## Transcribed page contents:
☆ ☆ ☆

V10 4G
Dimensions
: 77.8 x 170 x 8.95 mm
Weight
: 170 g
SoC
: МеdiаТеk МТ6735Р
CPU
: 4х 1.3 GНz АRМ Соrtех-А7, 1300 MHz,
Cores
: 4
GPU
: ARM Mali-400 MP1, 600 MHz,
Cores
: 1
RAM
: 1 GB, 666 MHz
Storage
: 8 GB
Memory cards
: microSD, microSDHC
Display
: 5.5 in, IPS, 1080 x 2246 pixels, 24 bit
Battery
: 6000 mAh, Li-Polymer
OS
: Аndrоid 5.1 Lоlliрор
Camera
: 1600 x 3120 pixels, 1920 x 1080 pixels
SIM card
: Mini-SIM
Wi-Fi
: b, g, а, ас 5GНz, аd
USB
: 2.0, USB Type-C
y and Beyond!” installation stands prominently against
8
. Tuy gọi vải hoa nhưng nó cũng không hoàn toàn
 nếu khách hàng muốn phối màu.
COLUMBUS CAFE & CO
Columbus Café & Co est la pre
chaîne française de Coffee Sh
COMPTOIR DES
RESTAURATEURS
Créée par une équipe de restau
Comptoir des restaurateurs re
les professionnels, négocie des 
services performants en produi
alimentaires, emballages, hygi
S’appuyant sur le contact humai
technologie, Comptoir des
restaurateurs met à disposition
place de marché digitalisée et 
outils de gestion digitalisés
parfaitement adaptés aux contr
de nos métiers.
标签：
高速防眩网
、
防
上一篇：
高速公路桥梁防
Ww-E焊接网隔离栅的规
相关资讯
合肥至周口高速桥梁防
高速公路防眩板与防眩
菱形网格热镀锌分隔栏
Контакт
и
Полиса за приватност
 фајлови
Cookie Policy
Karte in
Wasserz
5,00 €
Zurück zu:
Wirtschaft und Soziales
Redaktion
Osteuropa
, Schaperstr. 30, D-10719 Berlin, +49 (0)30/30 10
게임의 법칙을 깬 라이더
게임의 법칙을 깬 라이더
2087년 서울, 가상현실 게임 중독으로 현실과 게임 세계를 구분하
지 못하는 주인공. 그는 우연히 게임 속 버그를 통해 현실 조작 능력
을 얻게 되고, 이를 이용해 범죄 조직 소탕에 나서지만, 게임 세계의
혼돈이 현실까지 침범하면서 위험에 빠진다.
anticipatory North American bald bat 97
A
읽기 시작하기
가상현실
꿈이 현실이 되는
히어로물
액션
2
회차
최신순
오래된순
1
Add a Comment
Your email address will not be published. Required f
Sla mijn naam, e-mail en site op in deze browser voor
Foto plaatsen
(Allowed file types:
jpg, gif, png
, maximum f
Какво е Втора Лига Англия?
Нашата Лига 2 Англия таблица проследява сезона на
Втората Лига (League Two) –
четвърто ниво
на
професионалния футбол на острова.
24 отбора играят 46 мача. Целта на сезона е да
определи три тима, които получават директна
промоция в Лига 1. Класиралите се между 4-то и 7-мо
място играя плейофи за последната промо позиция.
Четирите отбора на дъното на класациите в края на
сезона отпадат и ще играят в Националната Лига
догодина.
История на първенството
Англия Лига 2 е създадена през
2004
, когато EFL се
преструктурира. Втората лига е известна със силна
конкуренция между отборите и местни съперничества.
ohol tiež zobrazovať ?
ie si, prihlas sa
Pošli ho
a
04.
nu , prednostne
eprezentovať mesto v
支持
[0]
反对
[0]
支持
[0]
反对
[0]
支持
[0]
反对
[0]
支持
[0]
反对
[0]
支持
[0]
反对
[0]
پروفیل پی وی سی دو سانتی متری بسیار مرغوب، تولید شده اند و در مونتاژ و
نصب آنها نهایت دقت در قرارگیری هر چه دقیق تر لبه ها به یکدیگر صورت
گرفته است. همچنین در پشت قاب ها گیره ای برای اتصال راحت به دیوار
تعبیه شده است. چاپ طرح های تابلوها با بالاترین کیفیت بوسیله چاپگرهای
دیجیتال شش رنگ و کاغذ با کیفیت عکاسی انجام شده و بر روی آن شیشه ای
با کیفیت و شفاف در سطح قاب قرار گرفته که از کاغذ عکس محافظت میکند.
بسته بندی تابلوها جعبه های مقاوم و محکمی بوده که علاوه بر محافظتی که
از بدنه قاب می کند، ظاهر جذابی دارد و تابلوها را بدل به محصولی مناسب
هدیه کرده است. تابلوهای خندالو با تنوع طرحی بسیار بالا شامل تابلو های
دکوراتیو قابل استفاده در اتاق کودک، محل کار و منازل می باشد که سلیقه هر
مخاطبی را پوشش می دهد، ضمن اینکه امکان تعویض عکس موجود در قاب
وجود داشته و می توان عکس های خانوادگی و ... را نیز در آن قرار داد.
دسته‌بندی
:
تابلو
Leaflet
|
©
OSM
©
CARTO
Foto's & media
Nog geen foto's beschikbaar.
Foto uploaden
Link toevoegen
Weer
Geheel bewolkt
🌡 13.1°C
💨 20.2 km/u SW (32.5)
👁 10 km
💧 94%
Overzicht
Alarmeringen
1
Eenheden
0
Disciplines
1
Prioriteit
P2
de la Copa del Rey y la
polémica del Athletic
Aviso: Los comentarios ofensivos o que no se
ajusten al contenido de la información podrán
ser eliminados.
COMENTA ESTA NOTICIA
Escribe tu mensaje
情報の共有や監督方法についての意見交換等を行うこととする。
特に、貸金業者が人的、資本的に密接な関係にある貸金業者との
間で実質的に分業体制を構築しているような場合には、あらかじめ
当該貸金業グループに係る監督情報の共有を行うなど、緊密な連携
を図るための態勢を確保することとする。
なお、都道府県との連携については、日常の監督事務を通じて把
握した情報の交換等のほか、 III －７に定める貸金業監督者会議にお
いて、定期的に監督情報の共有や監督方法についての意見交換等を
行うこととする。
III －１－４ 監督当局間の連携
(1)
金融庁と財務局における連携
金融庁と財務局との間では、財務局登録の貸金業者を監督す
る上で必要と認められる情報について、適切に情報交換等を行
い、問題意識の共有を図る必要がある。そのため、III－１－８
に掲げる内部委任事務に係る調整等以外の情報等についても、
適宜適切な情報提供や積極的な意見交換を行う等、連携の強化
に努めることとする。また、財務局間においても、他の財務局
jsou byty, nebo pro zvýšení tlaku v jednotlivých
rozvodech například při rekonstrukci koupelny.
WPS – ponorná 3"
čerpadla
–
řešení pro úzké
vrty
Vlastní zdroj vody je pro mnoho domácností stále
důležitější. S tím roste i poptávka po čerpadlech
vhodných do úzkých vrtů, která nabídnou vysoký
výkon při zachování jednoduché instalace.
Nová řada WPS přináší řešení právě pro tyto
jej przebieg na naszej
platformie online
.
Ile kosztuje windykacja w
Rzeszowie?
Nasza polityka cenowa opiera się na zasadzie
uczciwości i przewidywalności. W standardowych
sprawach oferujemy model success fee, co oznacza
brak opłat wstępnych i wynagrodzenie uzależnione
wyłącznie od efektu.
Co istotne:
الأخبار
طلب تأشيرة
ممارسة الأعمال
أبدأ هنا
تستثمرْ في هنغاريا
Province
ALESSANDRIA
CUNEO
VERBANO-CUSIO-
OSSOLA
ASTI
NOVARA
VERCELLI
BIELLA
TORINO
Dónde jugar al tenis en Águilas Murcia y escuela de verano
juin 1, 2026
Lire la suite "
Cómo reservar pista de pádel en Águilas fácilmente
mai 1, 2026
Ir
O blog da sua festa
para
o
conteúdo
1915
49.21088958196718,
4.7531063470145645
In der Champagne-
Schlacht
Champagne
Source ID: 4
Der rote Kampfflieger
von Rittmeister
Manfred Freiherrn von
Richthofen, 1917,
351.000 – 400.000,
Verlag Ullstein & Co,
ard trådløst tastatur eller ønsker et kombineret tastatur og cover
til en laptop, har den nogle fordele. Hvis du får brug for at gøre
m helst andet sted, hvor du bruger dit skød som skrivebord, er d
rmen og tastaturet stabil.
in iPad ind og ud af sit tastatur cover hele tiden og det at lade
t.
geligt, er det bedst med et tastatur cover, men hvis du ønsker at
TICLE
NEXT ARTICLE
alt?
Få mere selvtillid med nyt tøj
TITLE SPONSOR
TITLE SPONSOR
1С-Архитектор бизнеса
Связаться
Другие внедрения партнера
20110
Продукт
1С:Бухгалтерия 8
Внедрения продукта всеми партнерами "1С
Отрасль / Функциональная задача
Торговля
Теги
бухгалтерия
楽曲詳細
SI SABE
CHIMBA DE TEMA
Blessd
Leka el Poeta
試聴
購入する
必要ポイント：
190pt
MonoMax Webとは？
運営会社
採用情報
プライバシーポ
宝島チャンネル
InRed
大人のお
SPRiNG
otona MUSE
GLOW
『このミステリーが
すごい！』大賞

☆ ☆ ☆

## Action item:
Where a line of the records above holds the word "ønsker", copy that line.

## Response to this task:
ard trådløst tastatur eller ønsker et kombineret tastatur og cover
geligt, er det bedst med et tastatur cover, men hvis du ønsker at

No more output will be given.